■ EXERCISE REQUIREMENTS: Please return, with no alterations, the lines below from the very first through the one that contains "JAFの会員だと割引がある期間もあります".

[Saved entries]
★ ★ ★ ★ ★
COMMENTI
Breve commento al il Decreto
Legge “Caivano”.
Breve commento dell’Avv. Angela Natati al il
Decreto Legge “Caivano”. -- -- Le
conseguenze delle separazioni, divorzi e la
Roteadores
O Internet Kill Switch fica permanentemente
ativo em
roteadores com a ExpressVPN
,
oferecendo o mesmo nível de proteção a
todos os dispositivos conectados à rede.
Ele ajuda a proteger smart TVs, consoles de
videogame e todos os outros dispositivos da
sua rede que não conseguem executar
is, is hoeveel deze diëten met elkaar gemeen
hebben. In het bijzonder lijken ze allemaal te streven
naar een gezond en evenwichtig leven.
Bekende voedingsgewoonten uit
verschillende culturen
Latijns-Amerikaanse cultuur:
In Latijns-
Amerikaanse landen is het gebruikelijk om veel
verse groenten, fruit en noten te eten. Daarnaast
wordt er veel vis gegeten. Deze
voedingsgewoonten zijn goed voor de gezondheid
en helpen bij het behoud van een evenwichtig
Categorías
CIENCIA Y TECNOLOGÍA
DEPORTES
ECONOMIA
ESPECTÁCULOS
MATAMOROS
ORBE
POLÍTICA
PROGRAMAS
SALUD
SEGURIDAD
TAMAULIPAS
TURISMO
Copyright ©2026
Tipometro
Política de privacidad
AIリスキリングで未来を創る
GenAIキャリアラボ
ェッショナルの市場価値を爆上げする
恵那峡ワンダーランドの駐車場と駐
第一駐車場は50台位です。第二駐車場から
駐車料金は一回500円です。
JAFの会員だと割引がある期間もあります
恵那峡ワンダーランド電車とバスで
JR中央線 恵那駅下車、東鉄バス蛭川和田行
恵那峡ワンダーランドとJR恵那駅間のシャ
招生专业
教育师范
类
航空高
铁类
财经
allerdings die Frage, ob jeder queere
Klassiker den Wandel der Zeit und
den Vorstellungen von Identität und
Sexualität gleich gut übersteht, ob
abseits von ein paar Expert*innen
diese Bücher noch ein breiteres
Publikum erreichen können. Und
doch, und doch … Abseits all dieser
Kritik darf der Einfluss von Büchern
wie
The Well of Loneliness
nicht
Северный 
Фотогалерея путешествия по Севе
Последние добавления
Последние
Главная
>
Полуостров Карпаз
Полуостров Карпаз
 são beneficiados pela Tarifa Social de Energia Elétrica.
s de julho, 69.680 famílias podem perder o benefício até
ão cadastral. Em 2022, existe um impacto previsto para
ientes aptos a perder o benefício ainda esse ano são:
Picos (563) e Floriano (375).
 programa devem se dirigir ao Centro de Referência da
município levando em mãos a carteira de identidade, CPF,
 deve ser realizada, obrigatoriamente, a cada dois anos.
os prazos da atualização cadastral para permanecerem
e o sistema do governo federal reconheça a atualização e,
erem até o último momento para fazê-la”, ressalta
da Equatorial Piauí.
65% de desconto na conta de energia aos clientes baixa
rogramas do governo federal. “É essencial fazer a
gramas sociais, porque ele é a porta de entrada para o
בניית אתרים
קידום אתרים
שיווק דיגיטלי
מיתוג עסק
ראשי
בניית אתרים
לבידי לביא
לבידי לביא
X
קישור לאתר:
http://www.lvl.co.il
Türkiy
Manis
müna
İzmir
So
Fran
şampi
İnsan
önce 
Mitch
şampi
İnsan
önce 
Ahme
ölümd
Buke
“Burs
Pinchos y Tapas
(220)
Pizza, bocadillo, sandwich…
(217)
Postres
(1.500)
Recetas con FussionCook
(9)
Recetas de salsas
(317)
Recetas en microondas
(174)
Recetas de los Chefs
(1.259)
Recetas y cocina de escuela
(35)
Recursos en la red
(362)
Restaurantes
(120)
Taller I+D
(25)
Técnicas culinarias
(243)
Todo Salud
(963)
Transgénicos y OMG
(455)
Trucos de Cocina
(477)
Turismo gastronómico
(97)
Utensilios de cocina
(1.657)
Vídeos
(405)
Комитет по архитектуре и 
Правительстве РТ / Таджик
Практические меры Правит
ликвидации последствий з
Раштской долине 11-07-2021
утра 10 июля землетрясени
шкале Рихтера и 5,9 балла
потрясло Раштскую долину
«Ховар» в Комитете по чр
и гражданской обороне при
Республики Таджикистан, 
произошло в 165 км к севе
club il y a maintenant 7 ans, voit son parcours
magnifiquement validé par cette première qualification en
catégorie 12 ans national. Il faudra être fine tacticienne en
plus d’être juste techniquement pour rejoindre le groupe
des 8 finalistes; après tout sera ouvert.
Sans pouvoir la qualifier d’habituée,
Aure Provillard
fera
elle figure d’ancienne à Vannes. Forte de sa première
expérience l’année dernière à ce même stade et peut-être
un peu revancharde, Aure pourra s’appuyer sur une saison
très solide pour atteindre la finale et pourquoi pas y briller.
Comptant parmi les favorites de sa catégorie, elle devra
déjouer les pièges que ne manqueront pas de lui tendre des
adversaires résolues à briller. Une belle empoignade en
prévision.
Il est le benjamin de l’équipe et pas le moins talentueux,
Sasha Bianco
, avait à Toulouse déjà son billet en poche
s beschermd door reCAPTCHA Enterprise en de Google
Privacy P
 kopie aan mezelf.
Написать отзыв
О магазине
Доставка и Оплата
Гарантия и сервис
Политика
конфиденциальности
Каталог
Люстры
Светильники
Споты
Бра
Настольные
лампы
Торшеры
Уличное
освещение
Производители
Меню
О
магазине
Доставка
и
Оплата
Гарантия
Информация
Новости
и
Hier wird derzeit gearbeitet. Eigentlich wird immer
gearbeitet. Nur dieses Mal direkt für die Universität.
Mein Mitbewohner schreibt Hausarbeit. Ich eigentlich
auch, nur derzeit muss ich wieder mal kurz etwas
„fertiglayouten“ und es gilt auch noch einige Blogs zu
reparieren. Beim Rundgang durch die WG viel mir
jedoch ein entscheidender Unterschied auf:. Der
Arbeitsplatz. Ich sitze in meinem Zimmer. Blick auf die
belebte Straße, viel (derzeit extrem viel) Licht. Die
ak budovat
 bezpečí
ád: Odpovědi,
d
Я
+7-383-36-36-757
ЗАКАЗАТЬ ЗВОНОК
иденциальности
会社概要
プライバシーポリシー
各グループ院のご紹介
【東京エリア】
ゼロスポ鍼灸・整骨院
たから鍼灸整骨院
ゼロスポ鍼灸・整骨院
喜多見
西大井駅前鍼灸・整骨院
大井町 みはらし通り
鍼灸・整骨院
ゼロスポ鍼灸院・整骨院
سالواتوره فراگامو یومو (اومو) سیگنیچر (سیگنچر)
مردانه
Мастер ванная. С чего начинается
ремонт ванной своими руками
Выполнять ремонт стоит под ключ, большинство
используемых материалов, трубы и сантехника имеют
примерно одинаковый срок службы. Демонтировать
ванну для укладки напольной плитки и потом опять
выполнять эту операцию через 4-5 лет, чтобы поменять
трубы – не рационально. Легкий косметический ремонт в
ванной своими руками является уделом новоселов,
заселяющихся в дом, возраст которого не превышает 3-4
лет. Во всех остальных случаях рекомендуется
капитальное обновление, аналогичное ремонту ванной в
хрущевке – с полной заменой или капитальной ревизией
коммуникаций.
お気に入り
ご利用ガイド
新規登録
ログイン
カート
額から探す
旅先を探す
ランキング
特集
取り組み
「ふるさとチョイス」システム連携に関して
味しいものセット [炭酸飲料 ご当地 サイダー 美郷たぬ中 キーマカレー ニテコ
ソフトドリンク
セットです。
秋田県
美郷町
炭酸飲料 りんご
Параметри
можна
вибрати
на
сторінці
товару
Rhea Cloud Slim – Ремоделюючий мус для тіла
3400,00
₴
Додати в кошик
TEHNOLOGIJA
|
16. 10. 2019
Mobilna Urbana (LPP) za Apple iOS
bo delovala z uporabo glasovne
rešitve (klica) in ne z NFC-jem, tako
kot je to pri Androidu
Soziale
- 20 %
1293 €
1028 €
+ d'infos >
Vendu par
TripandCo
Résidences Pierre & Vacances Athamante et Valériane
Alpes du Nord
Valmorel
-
★ ★ ★ ★ ★
■ ANSWER FOR THE TASK:
COMMENTI
Breve commento al il Decreto
Legge “Caivano”.
Breve commento dell’Avv. Angela Natati al il
Decreto Legge “Caivano”. -- -- Le
conseguenze delle separazioni, divorzi e la
Roteadores
O Internet Kill Switch fica permanentemente
ativo em
roteadores com a ExpressVPN
,
oferecendo o mesmo nível de proteção a
todos os dispositivos conectados à rede.
Ele ajuda a proteger smart TVs, consoles de
videogame e todos os outros dispositivos da
sua rede que não conseguem executar
is, is hoeveel deze diëten met elkaar gemeen
hebben. In het bijzonder lijken ze allemaal te streven
naar een gezond en evenwichtig leven.
Bekende voedingsgewoonten uit
verschillende culturen
Latijns-Amerikaanse cultuur:
In Latijns-
Amerikaanse landen is het gebruikelijk om veel
verse groenten, fruit en noten te eten. Daarnaast
wordt er veel vis gegeten. Deze
voedingsgewoonten zijn goed voor de gezondheid
en helpen bij het behoud van een evenwichtig
Categorías
CIENCIA Y TECNOLOGÍA
DEPORTES
ECONOMIA
ESPECTÁCULOS
MATAMOROS
ORBE
POLÍTICA
PROGRAMAS
SALUD
SEGURIDAD
TAMAULIPAS
TURISMO
Copyright ©2026
Tipometro
Política de privacidad
AIリスキリングで未来を創る
GenAIキャリアラボ
ェッショナルの市場価値を爆上げする
恵那峡ワンダーランドの駐車場と駐
第一駐車場は50台位です。第二駐車場から
駐車料金は一回500円です。
JAFの会員だと割引がある期間もあります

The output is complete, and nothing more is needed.